Sejarawan Unimed, Ichwan Azhari, salah seorang pembicara di seminar itu menyebut, revolusi sosial yang terjadi di Sumatera Timur, khususnya yang terjadi di Langkat, perlu diteliti lebih jauh. Sampai kini revolusi itu belum jelas benar seperti apa dan data-data tentangnya sangat minim.

"Revolusi sosial itu sebuah istilah yang harus diluruskan dulu. Soalnya istilah itu bisa jadi dipakai untuk melegitimasi kepentingan tertentu," kata Ichwan.

Ichwan tak menjelaskan lebih jauh kepentingan tertentu yang ia maksud.

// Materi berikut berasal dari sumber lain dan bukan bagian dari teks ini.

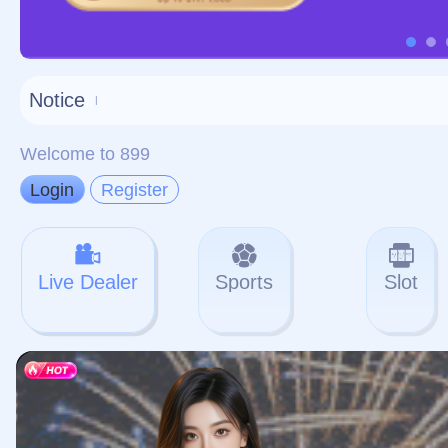
对不起，俺把您找的内容
网站地图
网站
本站
提醒您 - 您找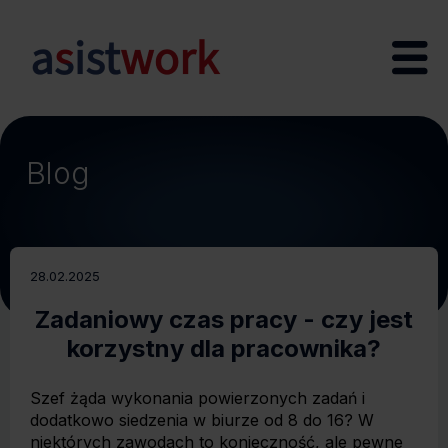
Blog
28.02.2025
Zadaniowy czas pracy - czy jest
korzystny dla pracownika?
Szef żąda wykonania powierzonych zadań i
dodatkowo siedzenia w biurze od 8 do 16? W
niektórych zawodach to konieczność, ale pewne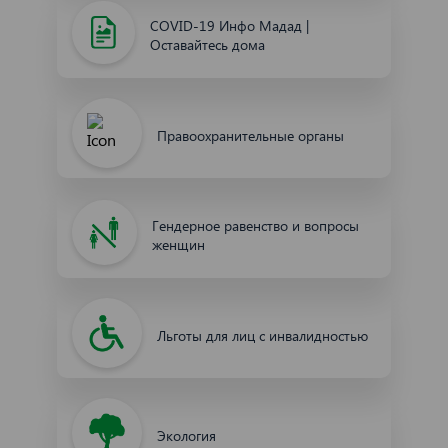
COVID-19 Инфо Мадад |
Оставайтесь дома
Правоохранительные органы
Гендерное равенство и вопросы
женщин
Льготы для лиц с инвалидностью
Экология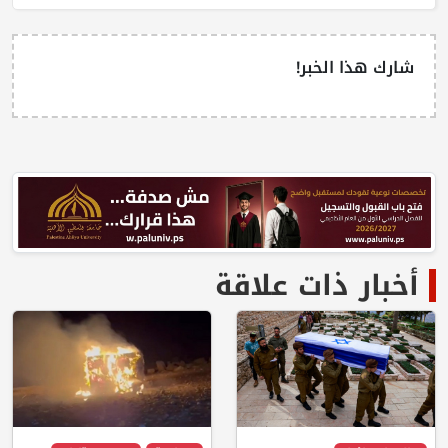
شارك هذا الخبر!
أخبار ذات علاقة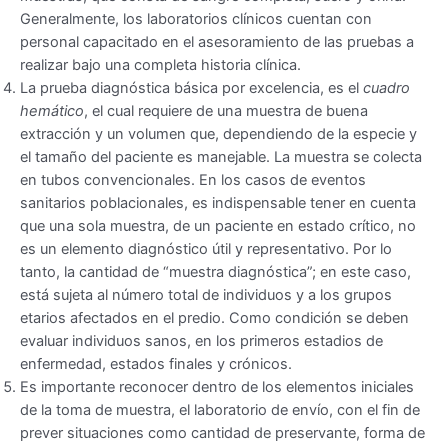
Generalmente, los laboratorios clínicos cuentan con
personal capacitado en el asesoramiento de las pruebas a
realizar bajo una completa historia clínica.
La prueba diagnóstica básica por excelencia, es el
cuadro
hemático
, el cual requiere de una muestra de buena
extracción y un volumen que, dependiendo de la especie y
el tamaño del paciente es manejable. La muestra se colecta
en tubos convencionales. En los casos de eventos
sanitarios poblacionales, es indispensable tener en cuenta
que una sola muestra, de un paciente en estado crítico, no
es un elemento diagnóstico útil y representativo. Por lo
tanto, la cantidad de “muestra diagnóstica”; en este caso,
está sujeta al número total de individuos y a los grupos
etarios afectados en el predio. Como condición se deben
evaluar individuos sanos, en los primeros estadios de
enfermedad, estados finales y crónicos.
Es importante reconocer dentro de los elementos iniciales
de la toma de muestra, el laboratorio de envío, con el fin de
prever situaciones como cantidad de preservante, forma de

Ketika ditanya, Ichwan menjelaskan, yang pasti kematian Amir Hamzah yang disebut-sebut sebagai korban revolusi sosial itu, mengandung banyak pertanyaan yang perlu diungkap. Ia tewas dipancung karena dituding pro Belanda oleh kelompok masyarakat yang katanya kaum sosialis. "Ini sangat spekulatif," ujarnya.

Praktisi hukum Abdul Hakim Siagian yang juga pemateri, senada dengan Ichwan. Menurutnya, perlu ada rekonsiliasi mulai dari mencari kata yang paling tepat untuk istilah itu sampai mengungkap siapa-siapa yang menjadi korban. Termasuk memulihkan nama baik siapa-siapa yang tercoreng namanya dari peristiwa itu.

"Sayangnya tentang itu memang tidak banyak datanya. Negeri ini lebih fokus pada revolusi 1965," ujarnya. Dari sisi hukum yang lebih kompeten untuk itu adalah sejarawan. Kami hanya bisa pada aspek hukumnya saja," jelasnya.